8. The liquid enzyme prewash composition of claim 6 wherein said second enzyme stabilizer is a boron compound, a reducing agent, a short chain inorganic or organic acid, or a mixture thereof.

9. The liquid enzyme prewash composition of claim 8 wherein said boron compound is boric acid, boric oxide or an alkali metal borate, and said reducing agent is an alkali metal salt of thiosulfate, sulfite and bisulfite or a mixture thereof.

10. The liquid enzyme prewash composition of claim 9 wherein said boron compound is boric acid and said alkali metal is sodium.

11. The liquid enzyme prewash composition of claim 7 wherein said protease is an alkaline protease, and said soluble alkaline earth salt interacts with said alkaline protease and said second hydrolase enzyme to maintain said protease and said second hydrolase enzyme in suspension in said structured liquid.
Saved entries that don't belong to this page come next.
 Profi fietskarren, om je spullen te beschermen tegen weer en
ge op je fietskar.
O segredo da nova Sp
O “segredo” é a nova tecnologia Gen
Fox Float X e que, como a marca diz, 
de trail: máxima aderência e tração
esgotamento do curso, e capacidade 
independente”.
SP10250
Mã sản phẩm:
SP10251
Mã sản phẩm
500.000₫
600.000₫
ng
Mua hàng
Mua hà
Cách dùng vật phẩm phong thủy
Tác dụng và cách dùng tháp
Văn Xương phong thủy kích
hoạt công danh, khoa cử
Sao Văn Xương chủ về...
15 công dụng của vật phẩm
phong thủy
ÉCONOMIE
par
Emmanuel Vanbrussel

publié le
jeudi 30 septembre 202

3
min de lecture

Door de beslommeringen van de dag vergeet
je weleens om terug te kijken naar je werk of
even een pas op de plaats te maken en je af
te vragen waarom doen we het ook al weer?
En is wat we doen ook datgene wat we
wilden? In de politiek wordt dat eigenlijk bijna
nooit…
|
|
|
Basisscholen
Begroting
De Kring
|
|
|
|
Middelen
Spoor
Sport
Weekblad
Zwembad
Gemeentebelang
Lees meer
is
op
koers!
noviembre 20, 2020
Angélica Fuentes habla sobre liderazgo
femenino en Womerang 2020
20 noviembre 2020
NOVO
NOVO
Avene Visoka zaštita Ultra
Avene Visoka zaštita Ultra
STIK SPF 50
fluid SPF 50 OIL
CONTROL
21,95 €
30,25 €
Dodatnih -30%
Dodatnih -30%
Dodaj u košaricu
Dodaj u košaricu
12. The liquid enzyme prewash composition of claim 6 wherein said soluble alkaline earth salt is selected from soluble magnesium and calcium salts, and said first and second nonionic surfactants are two different alkoxylated alkylphenols.
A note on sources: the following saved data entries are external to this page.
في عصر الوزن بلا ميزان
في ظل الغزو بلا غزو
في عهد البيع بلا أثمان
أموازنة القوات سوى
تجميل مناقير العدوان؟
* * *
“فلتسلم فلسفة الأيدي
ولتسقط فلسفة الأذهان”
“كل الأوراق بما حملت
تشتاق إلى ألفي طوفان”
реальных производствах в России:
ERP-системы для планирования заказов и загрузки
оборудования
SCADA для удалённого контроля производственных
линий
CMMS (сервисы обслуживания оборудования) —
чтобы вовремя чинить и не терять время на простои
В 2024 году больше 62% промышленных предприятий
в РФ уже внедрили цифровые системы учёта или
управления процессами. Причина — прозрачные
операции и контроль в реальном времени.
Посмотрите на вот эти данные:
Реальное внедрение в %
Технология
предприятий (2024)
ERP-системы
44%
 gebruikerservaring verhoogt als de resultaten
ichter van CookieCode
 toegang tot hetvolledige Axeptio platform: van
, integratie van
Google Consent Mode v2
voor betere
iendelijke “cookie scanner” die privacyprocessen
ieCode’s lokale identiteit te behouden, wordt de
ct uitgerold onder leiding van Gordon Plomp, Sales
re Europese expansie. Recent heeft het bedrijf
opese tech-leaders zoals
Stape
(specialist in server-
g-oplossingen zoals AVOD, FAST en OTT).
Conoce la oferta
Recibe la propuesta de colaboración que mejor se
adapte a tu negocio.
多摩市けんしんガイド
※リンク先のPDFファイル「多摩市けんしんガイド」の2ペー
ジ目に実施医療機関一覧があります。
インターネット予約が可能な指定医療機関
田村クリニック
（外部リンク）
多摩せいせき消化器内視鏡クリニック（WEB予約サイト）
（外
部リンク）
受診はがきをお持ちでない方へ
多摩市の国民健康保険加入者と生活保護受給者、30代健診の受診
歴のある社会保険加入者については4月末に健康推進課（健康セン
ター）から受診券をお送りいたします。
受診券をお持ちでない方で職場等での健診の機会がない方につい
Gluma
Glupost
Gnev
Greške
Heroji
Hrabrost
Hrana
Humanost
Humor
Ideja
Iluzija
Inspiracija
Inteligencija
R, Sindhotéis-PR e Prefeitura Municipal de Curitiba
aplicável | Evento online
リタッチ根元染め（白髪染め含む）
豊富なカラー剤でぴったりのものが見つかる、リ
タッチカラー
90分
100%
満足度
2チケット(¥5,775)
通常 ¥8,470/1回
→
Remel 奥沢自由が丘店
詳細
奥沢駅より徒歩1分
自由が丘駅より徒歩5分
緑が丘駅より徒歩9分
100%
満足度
13. The liquid enzyme prewash composition of claim 12 wherein said first nonionic surfactant forms a first, continuous phase with said water and said second nonionic surfactant forms a dispersed, lamellar phase in said first phase, further wherein said first nonionic surfactant is selected from ethoxylated nonylphenols with an HLB of about 12 or greater and said second nonionic surfactant is selected from ethoxylated nonylphenols with an HLB of 10 or less.

14. The liquid enzyme prewash composition of claim 12 wherein said first nonionic surfactant is an ethoxylated nonylphenol with 9-10 moles of ethylene oxide per mole of alcohol and an HLB of 13.4, said second nonionic surfactant is an ethoxylated nonyiphenol with an HLB of 10, and the amounts of said first and second nonionic surfactants are from about 3-6% and about 5-9%, respectively.
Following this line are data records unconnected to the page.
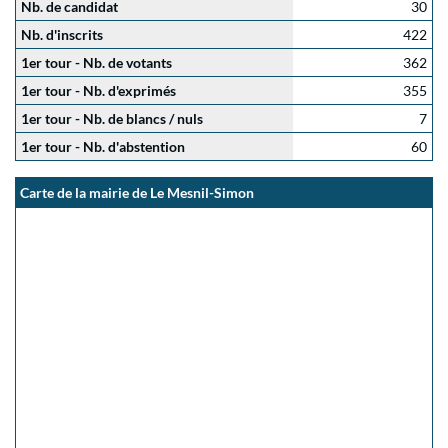
Nb. de candidat
30
Nb. d'inscrits
422
1er tour - Nb. de votants
362
1er tour - Nb. d'exprimés
355
1er tour - Nb. de blancs / nuls
7
1er tour - Nb. d'abstention
60
Carte de la mairie de Le Mesnil-Simon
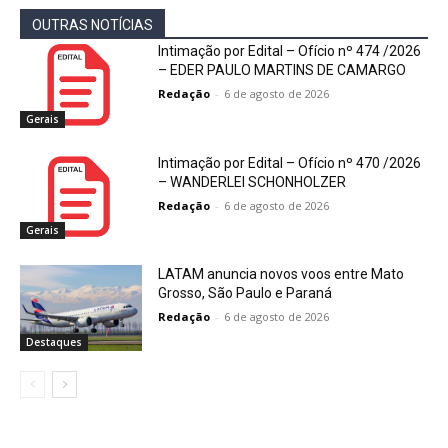
OUTRAS NOTÍCIAS
Intimação por Edital – Ofício nº 474 /2026
– EDER PAULO MARTINS DE CAMARGO
Redação
-
6 de agosto de 2026
Gerais
Intimação por Edital – Ofício nº 470 /2026
– WANDERLEI SCHONHOLZER
Redação
-
6 de agosto de 2026
Gerais
LATAM anuncia novos voos entre Mato
Grosso, São Paulo e Paraná
Redação
-
6 de agosto de 2026
Destaques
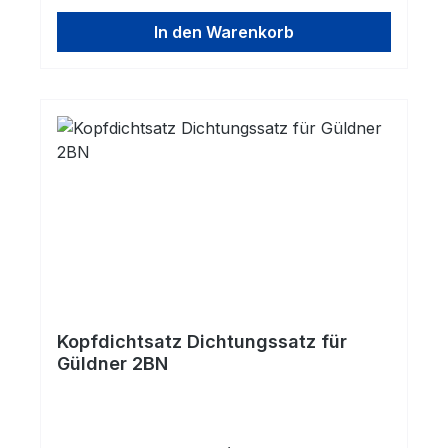
In den Warenkorb
Kopfdichtsatz Dichtungssatz für
Güldner 2BN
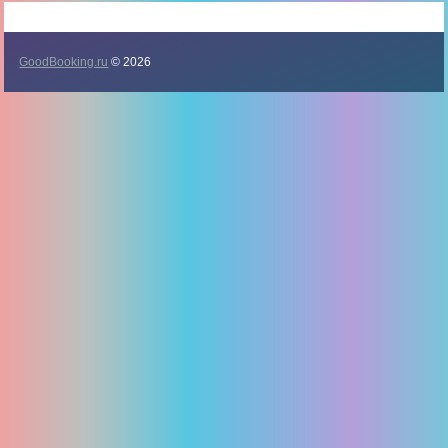
GoodBooking.ru
© 2026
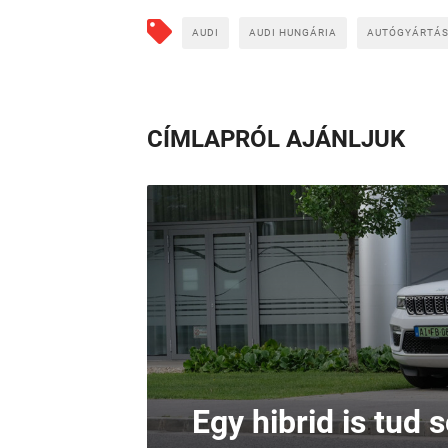
AUDI
AUDI HUNGÁRIA
AUTÓGYÁRTÁ
CÍMLAPRÓL AJÁNLJUK
Egy hibrid is tud 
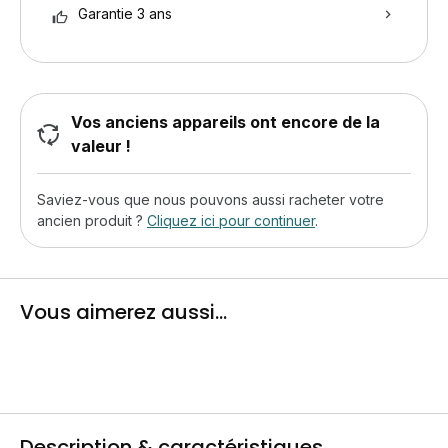
Garantie 3 ans
Vos anciens appareils ont encore de la
valeur !
Saviez-vous que nous pouvons aussi racheter votre
ancien produit ?
Cliquez ici pour continuer
.
Vous aimerez aussi...
Description & caractéristiques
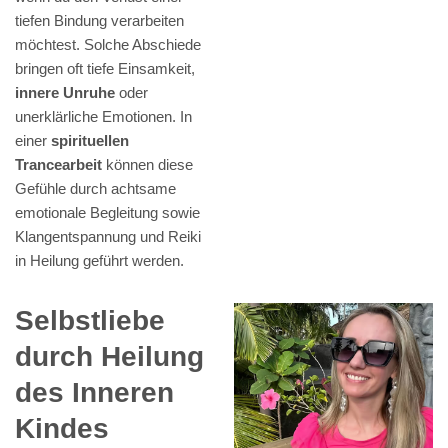
tiefen Bindung verarbeiten
möchtest. Solche Abschiede
bringen oft tiefe Einsamkeit,
innere Unruhe
oder
unerklärliche Emotionen. In
einer
spirituellen
Trancearbeit
können diese
Gefühle durch achtsame
emotionale Begleitung sowie
Klangentspannung und Reiki
in Heilung geführt werden.
Selbstliebe
durch Heilung
des Inneren
Kindes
15. The liquid enzyme prewash composition of claim 12 wherein the ratios of said first and second nonionic surfactants is about 5:1 to 1:5.

16. The liquid enzyme prewash composition of claim 6 further comprising a base to adjust to a pH of above about 6.8 to below about 9.

17. The liquid enzyme prewash composition of claim 16 wherein said base is either an inorganic base or an organic base.

18. The liquid enzyme prewash composition of claim 16 wherein said pH is maintained by means of a buffer.

19. The liquid enzyme prewash composition of claim 6 further comprising an aesthetic adjunct selected from the group consisting of fragrances, dyes, pigments, mildewstats and bacteriostats.